Jean-Louis Vidot, lui, s’active depuis son arrivée en septembre 2019 à trouver la personne qui lui succédera à la tête des ressources humaines du Paris Saint-Germain : en quasiment neuf ans, l’effectif du club sportif a triplé – environ 800 salariés et 400 vacataires les soirs de match. Alors qu’une douzaine de personnes RH passaient leur temps à gérer essentiellement les contrats de joueurs, il a revu l’ensemble du fonctionnement, le système d’information, le rôle des managers, l’identification des salariés ayant un fort potentiel de développement, le besoin de séniorité au-delà du nombre important de jeunes en stage, en alternance ou CDD. « L’entreprise connaît un développement assez important. Le niveau d’attente de la direction générale est élevé. Or, la fonction n’est pas assez motrice », pointe-t-il.

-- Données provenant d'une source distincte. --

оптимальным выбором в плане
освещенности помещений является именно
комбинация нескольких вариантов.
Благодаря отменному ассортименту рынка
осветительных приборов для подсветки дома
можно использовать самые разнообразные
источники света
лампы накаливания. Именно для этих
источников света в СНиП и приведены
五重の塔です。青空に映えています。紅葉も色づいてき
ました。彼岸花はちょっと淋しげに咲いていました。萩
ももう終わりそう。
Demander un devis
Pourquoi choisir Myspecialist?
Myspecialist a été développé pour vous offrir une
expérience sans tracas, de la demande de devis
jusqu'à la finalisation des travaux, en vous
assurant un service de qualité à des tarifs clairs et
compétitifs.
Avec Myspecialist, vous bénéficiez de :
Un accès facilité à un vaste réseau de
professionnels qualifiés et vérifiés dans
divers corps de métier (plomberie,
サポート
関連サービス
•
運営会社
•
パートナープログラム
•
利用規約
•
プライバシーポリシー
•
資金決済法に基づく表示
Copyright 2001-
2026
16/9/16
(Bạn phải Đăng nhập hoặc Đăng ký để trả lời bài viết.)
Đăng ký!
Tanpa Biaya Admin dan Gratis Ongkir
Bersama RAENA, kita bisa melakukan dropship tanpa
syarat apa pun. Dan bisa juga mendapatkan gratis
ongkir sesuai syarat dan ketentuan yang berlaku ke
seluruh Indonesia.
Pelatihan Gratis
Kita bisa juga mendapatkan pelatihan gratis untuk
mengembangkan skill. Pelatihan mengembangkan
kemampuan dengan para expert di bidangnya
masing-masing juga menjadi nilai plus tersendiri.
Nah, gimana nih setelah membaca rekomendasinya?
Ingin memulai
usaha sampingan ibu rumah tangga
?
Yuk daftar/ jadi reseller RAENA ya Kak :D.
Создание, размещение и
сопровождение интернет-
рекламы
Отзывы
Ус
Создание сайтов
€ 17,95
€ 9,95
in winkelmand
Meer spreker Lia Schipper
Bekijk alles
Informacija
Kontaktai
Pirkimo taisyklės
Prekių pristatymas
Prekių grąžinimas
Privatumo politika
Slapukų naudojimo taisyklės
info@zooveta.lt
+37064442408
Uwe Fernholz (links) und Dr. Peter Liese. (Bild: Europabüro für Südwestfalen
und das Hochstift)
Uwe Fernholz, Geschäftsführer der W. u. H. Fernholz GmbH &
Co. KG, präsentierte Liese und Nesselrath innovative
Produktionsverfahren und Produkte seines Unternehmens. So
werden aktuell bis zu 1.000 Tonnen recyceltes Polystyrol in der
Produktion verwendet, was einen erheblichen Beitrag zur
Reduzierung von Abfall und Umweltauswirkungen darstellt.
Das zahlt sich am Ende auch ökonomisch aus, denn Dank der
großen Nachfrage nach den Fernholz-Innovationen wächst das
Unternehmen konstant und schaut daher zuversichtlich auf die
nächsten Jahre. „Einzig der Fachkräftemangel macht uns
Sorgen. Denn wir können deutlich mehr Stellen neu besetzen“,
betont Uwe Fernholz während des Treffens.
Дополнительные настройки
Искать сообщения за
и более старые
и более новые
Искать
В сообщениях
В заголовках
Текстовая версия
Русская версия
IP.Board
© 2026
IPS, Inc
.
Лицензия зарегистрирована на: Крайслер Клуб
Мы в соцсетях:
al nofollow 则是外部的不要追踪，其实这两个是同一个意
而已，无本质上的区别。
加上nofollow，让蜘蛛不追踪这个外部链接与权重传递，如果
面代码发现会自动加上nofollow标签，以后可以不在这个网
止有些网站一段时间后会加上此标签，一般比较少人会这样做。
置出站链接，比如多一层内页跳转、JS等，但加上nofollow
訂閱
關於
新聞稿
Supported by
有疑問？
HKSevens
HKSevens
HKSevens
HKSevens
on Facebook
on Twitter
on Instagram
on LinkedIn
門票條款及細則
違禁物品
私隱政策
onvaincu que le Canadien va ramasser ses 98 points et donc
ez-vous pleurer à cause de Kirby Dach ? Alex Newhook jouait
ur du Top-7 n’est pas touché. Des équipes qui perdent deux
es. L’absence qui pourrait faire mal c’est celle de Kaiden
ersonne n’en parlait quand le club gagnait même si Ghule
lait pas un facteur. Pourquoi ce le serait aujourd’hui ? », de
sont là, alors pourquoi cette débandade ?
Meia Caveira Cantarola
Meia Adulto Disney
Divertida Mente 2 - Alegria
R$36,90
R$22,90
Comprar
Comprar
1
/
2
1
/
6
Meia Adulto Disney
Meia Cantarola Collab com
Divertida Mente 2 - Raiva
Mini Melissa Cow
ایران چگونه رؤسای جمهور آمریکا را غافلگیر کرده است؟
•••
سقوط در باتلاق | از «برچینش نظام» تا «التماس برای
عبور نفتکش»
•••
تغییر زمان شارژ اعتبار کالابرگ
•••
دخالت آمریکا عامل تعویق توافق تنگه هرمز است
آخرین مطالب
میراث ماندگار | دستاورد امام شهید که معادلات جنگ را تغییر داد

Dans sa mission en cours chez Ouest-France, Pascal Robert assume une tendance au coaching avec le DRH en poste pour l’accompagner dans son projet de transformation. « Quand on est le nez dans le guidon, on n’a pas toujours le discernement nécessaire sur sa propre organisation », souligne-t-il. Il réfléchit ainsi à la refonte des modalités des entretiens d’évaluation et de l’analyse de la performance, notamment pour la rédaction. La gestion des recrutements a été réorganisée « à effectifs constants » et le pôle chargé du développement des compétences a été missionné, de l’accompagnement au changement.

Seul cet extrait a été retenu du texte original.